### Brief
Copy all lines in the data that contain the string "Indian".

++++++++++

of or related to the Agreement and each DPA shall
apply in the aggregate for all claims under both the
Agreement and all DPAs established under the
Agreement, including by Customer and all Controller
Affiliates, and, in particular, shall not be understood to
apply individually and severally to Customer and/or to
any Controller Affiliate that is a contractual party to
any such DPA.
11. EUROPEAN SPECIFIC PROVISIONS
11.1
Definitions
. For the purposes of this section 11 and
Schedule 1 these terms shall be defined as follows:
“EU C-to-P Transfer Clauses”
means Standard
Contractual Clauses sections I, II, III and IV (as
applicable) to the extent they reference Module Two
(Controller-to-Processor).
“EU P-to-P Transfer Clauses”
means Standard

++++++++++

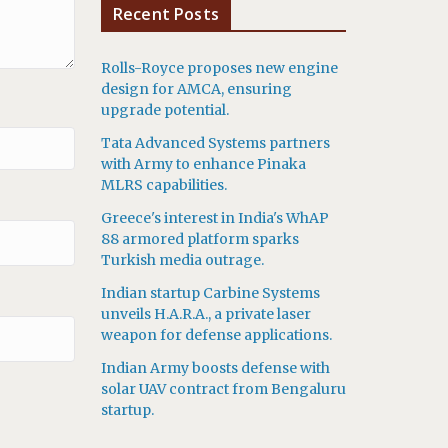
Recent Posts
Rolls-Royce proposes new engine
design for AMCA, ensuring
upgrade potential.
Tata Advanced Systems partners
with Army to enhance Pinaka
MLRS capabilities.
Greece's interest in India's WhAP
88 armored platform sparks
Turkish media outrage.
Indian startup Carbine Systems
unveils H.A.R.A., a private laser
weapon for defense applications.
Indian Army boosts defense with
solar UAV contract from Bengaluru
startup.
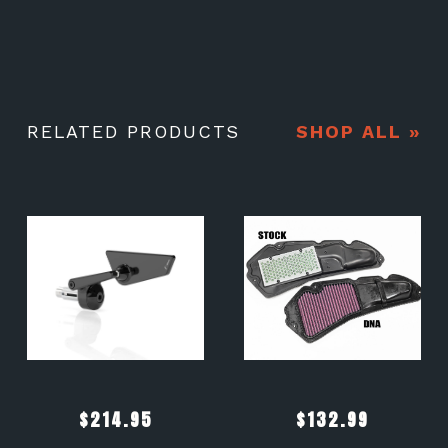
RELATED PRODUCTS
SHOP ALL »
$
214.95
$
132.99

++++++++++

### Result for this exercise
Indian startup Carbine Systems
Indian Army boosts defense with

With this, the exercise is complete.